SERMON PREACHED BY
THE REVEREND NATHAN A. RUGH, CURATE
CALVARY EPISCOPAL CHURCH,
PITTSBURGH, PENNSYLVANIA
THE EIGHTEENTH SUNDAY AFTER PENTECOST
8 OCTOBER 2006
 
 
 
 
Some Pharisees came, and to test Jesus they asked, "Is it lawful for a man to divorce his wife?" He answered them, "What did Moses command you?" They said, "Moses allowed a man to write a certificate of dismissal and to divorce her." But Jesus said to them, "Because of your hardness of heart he wrote this commandment for you. But from the beginning of creation, 'God made them male and female.' 'For this reason a man shall leave his father and mother and be joined to his wife, and the two shall become one flesh.' So they are no longer two, but one flesh. Therefore what God has joined together, let no one separate." --Mark 10:2-9
 
 
 
 
Well, after a gospel reading like that I imagine some ears are perked. The question you might have for yourself is ­ how is the curate going to wiggle of this hook? The reason why this is an issue of wiggling is because we are a very confused culture and church on the topics of sexuality and marriage. We stand at a point in history where the old models are being called into question, often for very good reasons, and therefore the old answers just do not work for many of us anymore.
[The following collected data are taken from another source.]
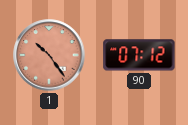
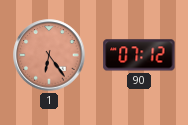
1: 10:24 -> 6:24
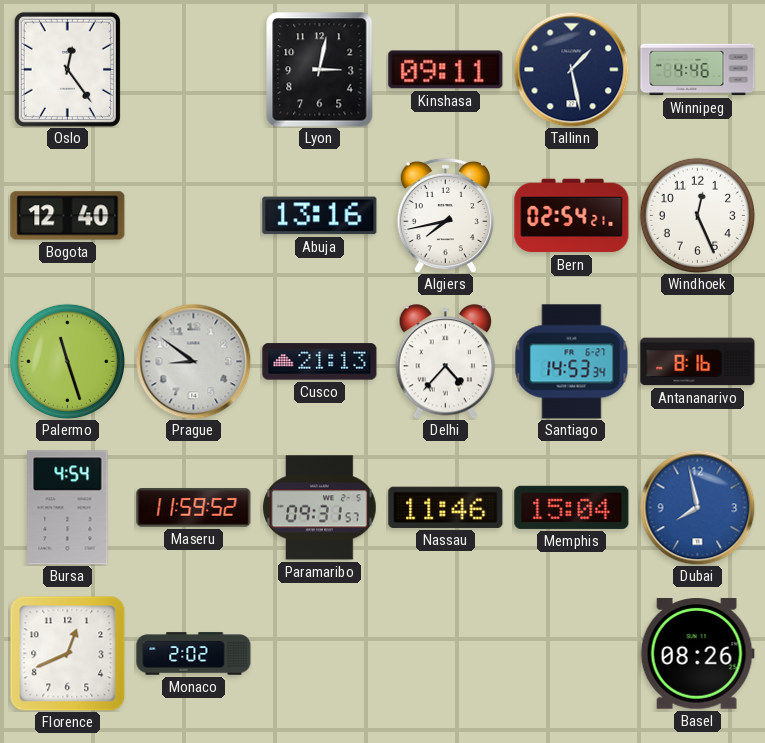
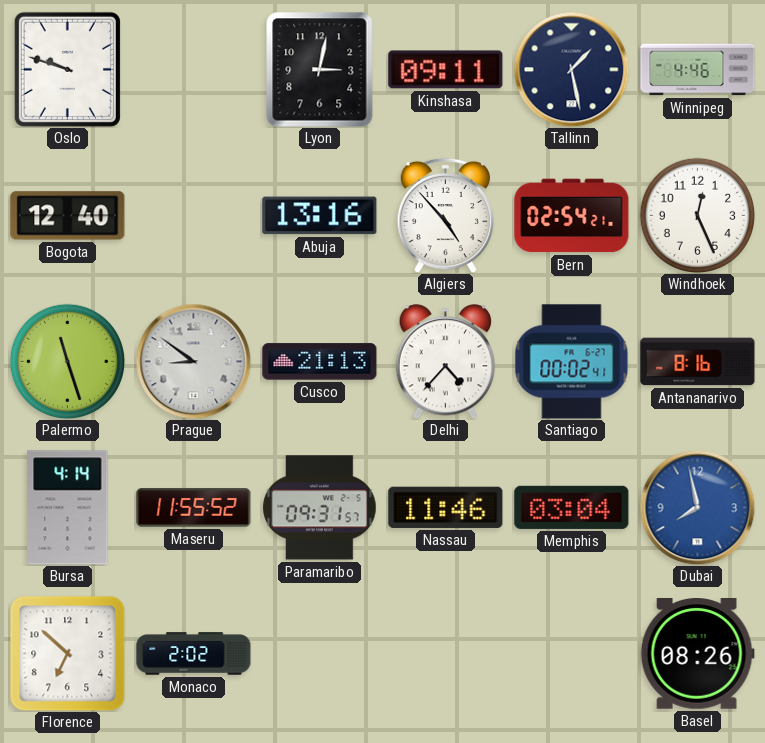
Oslo: 12:24 -> 9:48
Algiers: 7:43 -> 4:53
Santiago: 14:53 -> 00:02
Bursa: 4:54 -> 4:14
Maseru: 11:59 -> 11:55
Memphis: 15:04 -> 03:04
Florence: 12:41 -> 6:52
The reality is that the world has left those old answers by the wayside because too much has changed in other areas.
 
 
In trying to write this sermon, I wrote two other sermons, where I waded into that confusion and got lost. If you would care for it, I will give you my ethics of marriage and human sexuality another day. I was dwelling on the topic of what is the end or the purpose of marriage and not on the topic that this Gospel reading is particularly concerned with and that is the topic of discipleship. This reading is all about marriage and its qualities, but especially in so far as it finds meaning in the context of our living out our lives in relationship with God through Jesus Christ.
 
 
Let's turn to the text to see what I mean. While in real estate location is everything, in Biblical exegesis and interpretation, context is everything. In today's reading, Jesus is marching toward Jerusalem. He has predicted his death and resurrection twice and with those predictions he has pointed toward how his disciples are to live in response to his upcoming crucifixion. Jesus has told his disciples that to be followers of his, they too must take up their cross and that they must be servants willing to empty themselves rather than masters and lords. Starting here in the tenth chapter we get to see how that life gets played out in the world.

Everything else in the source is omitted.